Within this frame of reference, when the subject for discussion was not whether Poland or the Czech Republic would become members of NATO, but the security of our western borders and relations with NATO as a whole, Russia’s negotiating position was logical and convincing. It demonstrated the pointlessness of abstract speculation about the possible deployment of tactical nuclear weapons on the territory of the potential new members of the alliance. As a result, the famous “three no’s” formula appeared, of which the third component–“no reason”–is the most significant.
A window of opportunity has opened up for Russia and NATO, giving them the opportunity, over the next four or five years, to provide constructive substance to the structures envisaged by the Paris agreement, so as to avoid a new round in the crisis of their relationship.
Both sides have an objective interest in this, above all because their geopolitical existence in the next century is certainly not limited to contemplation of each other. Not just because of its geography, but also because of its history and culture, Russia is fated to be directly involved with all the main centers of world civilization of the 21st century.
Russia will have to build relations with each of these centers based on its own national interests and, preferably, with minimum strain on its limited resources. We will simply be unable to afford the luxury of declaring any of these centers to be a potential enemy or a favored ally from the outset, nor will we have the right to involve ourselves in any sort of quasi-ideological crusade, be it anti-American or anti-Moslem. Russia is more predisposed towards playing the role of mediator between civilizations in the next century. Herein, perhaps, lies the enigmatic Russian Idea.
“Multipolarity” is one of the favorite phrases in our diplomatic glossary of concepts. Multipolarity is sometimes used here as a euphemism for anti-Americanism, but it seems that the foreign ministry’s understanding of multipolarity is rather richer in content. It sees Russia not as a fortress besieged on all sides by its enemies, but as a player on the world political scene, involved in dialog equally with all its neighbors, many of whom are in complex competition with each other.
However, as regards relations with NATO, the last year has been wasted rather than used. Forgetting about the lessons of the last crisis, Moscow and Brussels are repeating previous mistakes.
In its official statements, Moscow places at the center of its relations with NATO the problem of the Baltic countries’ possible membership in NATO, getting itself into a corner again as it did with the first wave of expansion.
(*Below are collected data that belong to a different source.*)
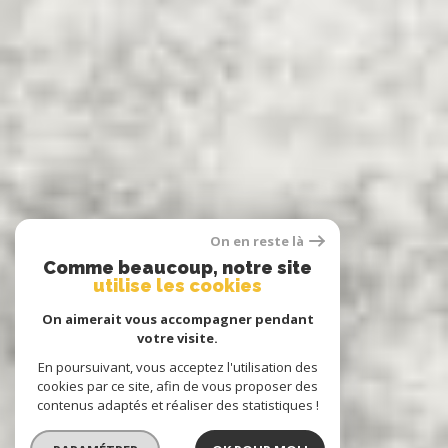
On en reste là
Comme beaucoup, notre site
utilise les cookies
On aimerait vous accompagner pendant
votre visite.
En poursuivant, vous acceptez l'utilisation des
cookies par ce site, afin de vous proposer des
contenus adaptés et réaliser des statistiques !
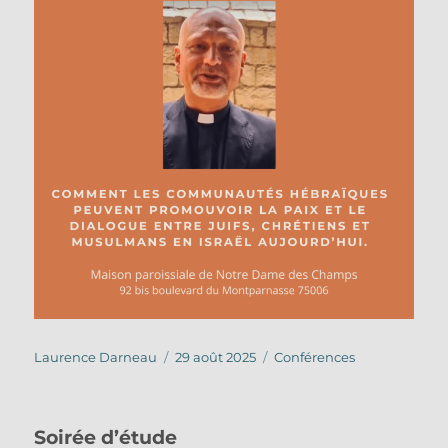
Auteur
Publié
Catégories
Laurence Darneau
29 août 2025
Conférences
le
Soirée d’étude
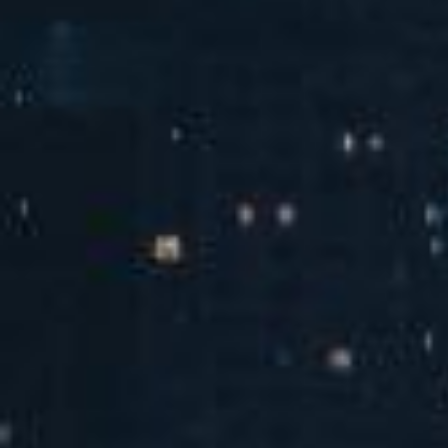
汽水音乐潮音派对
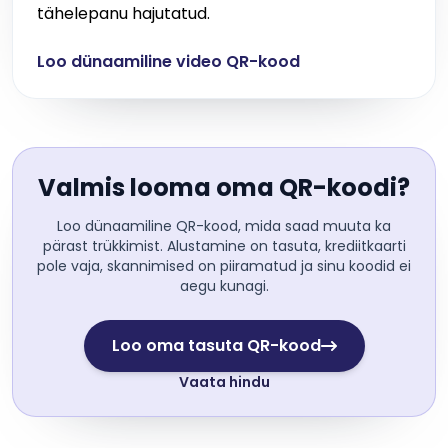
tähelepanu hajutatud.
Loo dünaamiline video QR-kood
Valmis looma oma QR-koodi?
Loo dünaamiline QR-kood, mida saad muuta ka
pärast trükkimist. Alustamine on tasuta, krediitkaarti
pole vaja, skannimised on piiramatud ja sinu koodid ei
aegu kunagi.
Loo oma tasuta QR-kood
Vaata hindu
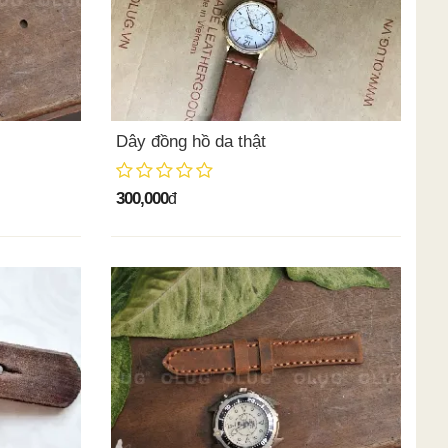
Dây đồng hồ da thật
300,000
đ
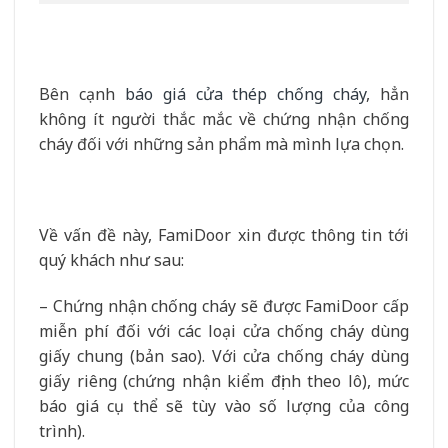
Bên cạnh
báo giá cửa thép chống cháy
, hẳn
không ít người thắc mắc về chứng nhận chống
cháy đối với những sản phẩm mà mình lựa chọn.
Về vấn đề này, FamiDoor xin được thông tin tới
quý khách như sau:
– Chứng nhận chống cháy sẽ được FamiDoor cấp
miễn phí đối với các loại cửa chống cháy dùng
giấy chung (bản sao). Với cửa chống cháy dùng
giấy riêng (chứng nhận kiểm định theo lô), mức
báo giá cụ thể sẽ tùy vào số lượng của công
trình).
The character of relations between Russia and NATO as a whole and the changing nature of the organization: these questions much more important for Russia’s security than whether a particular country is a member of NATO or not, and it is on these that Russia should focus its energy in its dialog with NATO.
At the Vienna talks on the modification of the CFE treaty, the NATO countries are fighting for every superfluous tank and every superfluous gun, failing to understand that with their conventional superiority of 4:1 they can concede more towards Russia’s wishes than even Russia itself is suggesting at the talks. Changing the perception of NATO among the professional analysts of Russia’s General Staff is much more important for the organization than maintaining the mountains of weapons stockpiled for the third world war that never happened.
Let us hope that by the second anniversary of the “Framework Act” both Moscow and Brussels will have more justification for talking about the widening window of opportunities taken.
Andrei Piontkovsky heads the Center for Strategic Studies, a Moscow-based think-tank.